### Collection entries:

● ● ●

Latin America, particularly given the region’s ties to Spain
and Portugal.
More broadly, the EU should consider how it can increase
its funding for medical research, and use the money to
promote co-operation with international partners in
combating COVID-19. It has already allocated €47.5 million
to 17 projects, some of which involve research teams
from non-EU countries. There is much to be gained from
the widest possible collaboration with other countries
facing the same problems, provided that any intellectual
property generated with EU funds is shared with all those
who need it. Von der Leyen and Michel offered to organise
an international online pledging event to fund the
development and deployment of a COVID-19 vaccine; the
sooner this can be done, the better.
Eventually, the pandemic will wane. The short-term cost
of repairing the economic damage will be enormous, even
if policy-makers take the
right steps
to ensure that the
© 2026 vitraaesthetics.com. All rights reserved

● ● ●

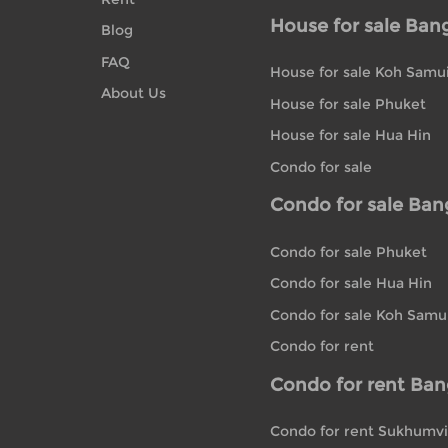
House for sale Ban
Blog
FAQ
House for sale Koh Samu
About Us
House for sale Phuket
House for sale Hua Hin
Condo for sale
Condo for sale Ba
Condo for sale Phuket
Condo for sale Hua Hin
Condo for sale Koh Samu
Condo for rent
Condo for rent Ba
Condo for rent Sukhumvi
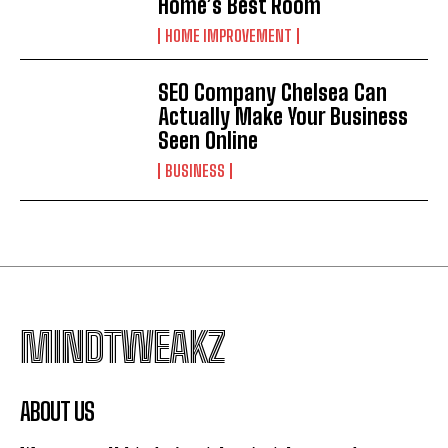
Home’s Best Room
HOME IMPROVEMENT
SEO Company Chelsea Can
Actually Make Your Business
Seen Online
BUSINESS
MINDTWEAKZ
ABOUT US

● ● ●

With the line holding "to ensure that the" as the first and the line holding "All rights reserved" as the last, set down that range of the entries above exactly, and nothing else.

to ensure that the
© 2026 vitraaesthetics.com. All rights reserved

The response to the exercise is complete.